Murkowski had offered one of those sidelined amendments; it would have ended the decades-old ban on exporting U.S. crude.
After the vote Thursday, Murkowski said she was neither surprised nor bothered to see her amendment to end the crude oil export ban set aside.
She and North Dakota Democrat Heidi Heitkamp are "pushing the issue. But at the end of the day, was it critical that it be part of this bill? No."
It "was far too important in my view that we were able to advance a bill that truly did give Congress a role when it comes to an Iran agreement. So I was not about to derail a process that Sen. Corker and Sen. Cardin have worked very hard on," she said.
Lifting the crude export ban is a priority for the state's senior senator, and she wanted to highlight the fact that lifting sanctions would mean Iran could once again export crude onto the world market, while for the most part, the U.S. cannot, she has said.
But "if we can't move this policy reform on this bill, there are going to be other opportunities," she said Thursday.

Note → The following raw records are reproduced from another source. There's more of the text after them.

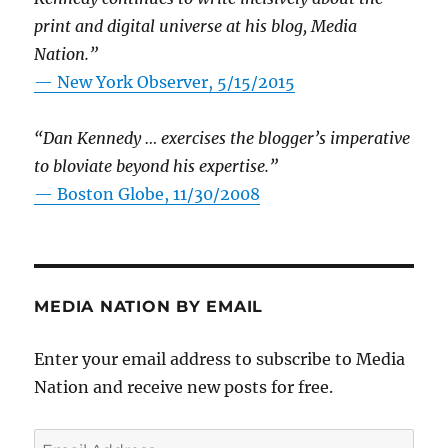
print and digital universe at his blog, Media
Nation.”
—
New York Observer, 5/15/2015
“Dan Kennedy … exercises the blogger’s imperative
to bloviate beyond his expertise.”
—
Boston Globe, 11/30/2008
MEDIA NATION BY EMAIL
Enter your email address to subscribe to Media
Nation and receive new posts for free.
Email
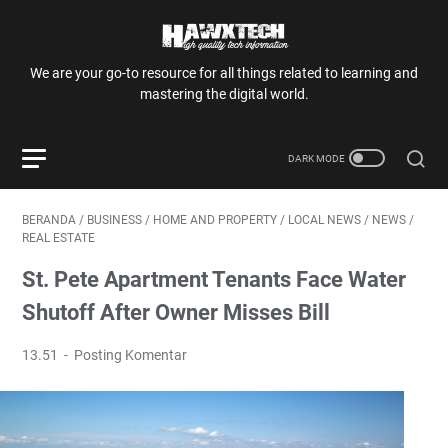
We are your go-to resource for all things related to learning and
mastering the digital world.
BERANDA
/
BUSINESS
/
HOME AND PROPERTY
/
LOCAL NEWS
/
NEWS
/
REAL ESTATE
St. Pete Apartment Tenants Face Water
Shutoff After Owner Misses Bill
13.51
Posting Komentar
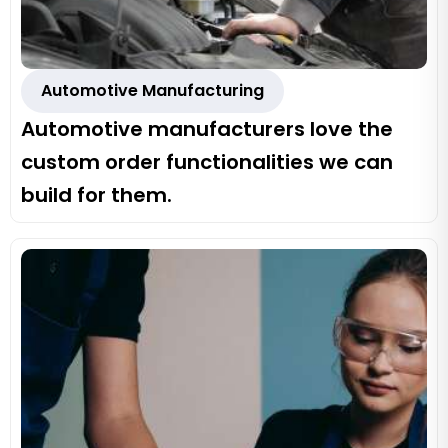
Automotive Manufacturing
Automotive manufacturers love the
custom order functionalities we can
build for them.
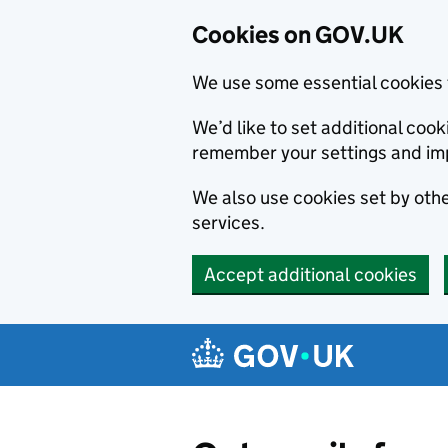
Cookies on GOV.UK
We use some essential cookies 
We’d like to set additional co
remember your settings and im
We also use cookies set by other
services.
Accept additional cookies
Skip to main content
Navigation menu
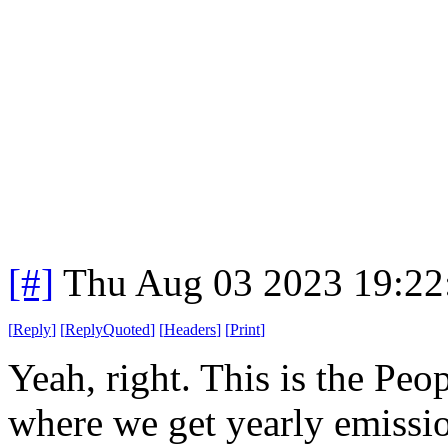
[#]
Thu Aug 03 2023 19:2
[
Reply
]
[
ReplyQuoted
]
[
Headers
]
[
Print
]
Yeah, right. This is the Pe
where we get yearly emissio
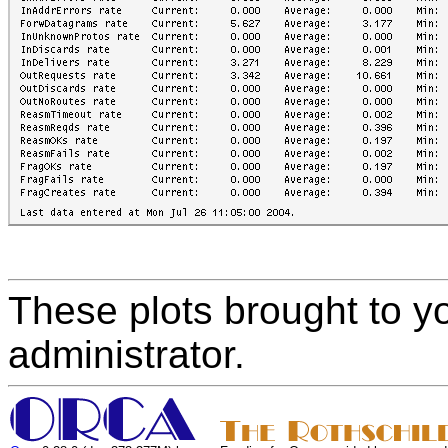
These plots brought to y
administrator.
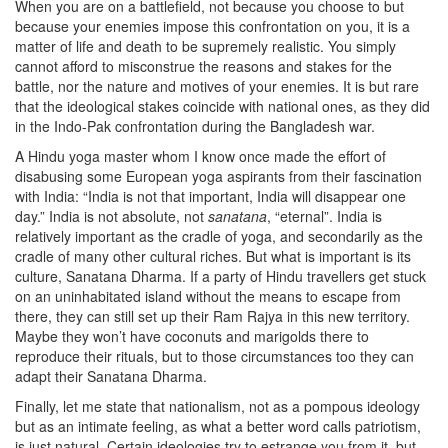
When you are on a battlefield, not because you choose to but
because your enemies impose this confrontation on you, it is a
matter of life and death to be supremely realistic. You simply
cannot afford to misconstrue the reasons and stakes for the
battle, nor the nature and motives of your enemies. It is but rare
that the ideological stakes coincide with national ones, as they did
in the Indo-Pak confrontation during the Bangladesh war.
A Hindu yoga master whom I know once made the effort of
disabusing some European yoga aspirants from their fascination
with India: “India is not that important, India will disappear one
day.” India is not absolute, not
sanatana
, “eternal”. India is
relatively important as the cradle of yoga, and secondarily as the
cradle of many other cultural riches. But what is important is its
culture, Sanatana Dharma. If a party of Hindu travellers get stuck
on an uninhabitated island without the means to escape from
there, they can still set up their Ram Rajya in this new territory.
Maybe they won’t have coconuts and marigolds there to
reproduce their rituals, but to those circumstances too they can
adapt their Sanatana Dharma.
Finally, let me state that nationalism, not as a pompous ideology
but as an intimate feeling, as what a better word calls patriotism,
is just natural. Certain ideologies try to estrange you from it, but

Murkowski had pinned some hopes on joining the issue to an upcoming trade bill. But given how things worked out for the Iran bill, that may be a nonstarter.
"I think it's a great talking opportunity at a minimum," Murkowski said, noting that the Senate may have to close the amendment process on the trade bill as well.
Sullivan spoke in defense of his amendment, which would have kept the U.S. from lifting sanctions on Iran until the country is proven to no longer be a state sponsor of terrorism.
"Despite a limited amendment process that prohibited votes on amendments which would have strengthened this legislation, I voted in support of the Iran Nuclear Agreement Review Act," Sullivan said in a statement.
"I did so because the American people, through their representatives in Congress, deserve an opportunity to debate one of the most significant national security issues of our time," he said.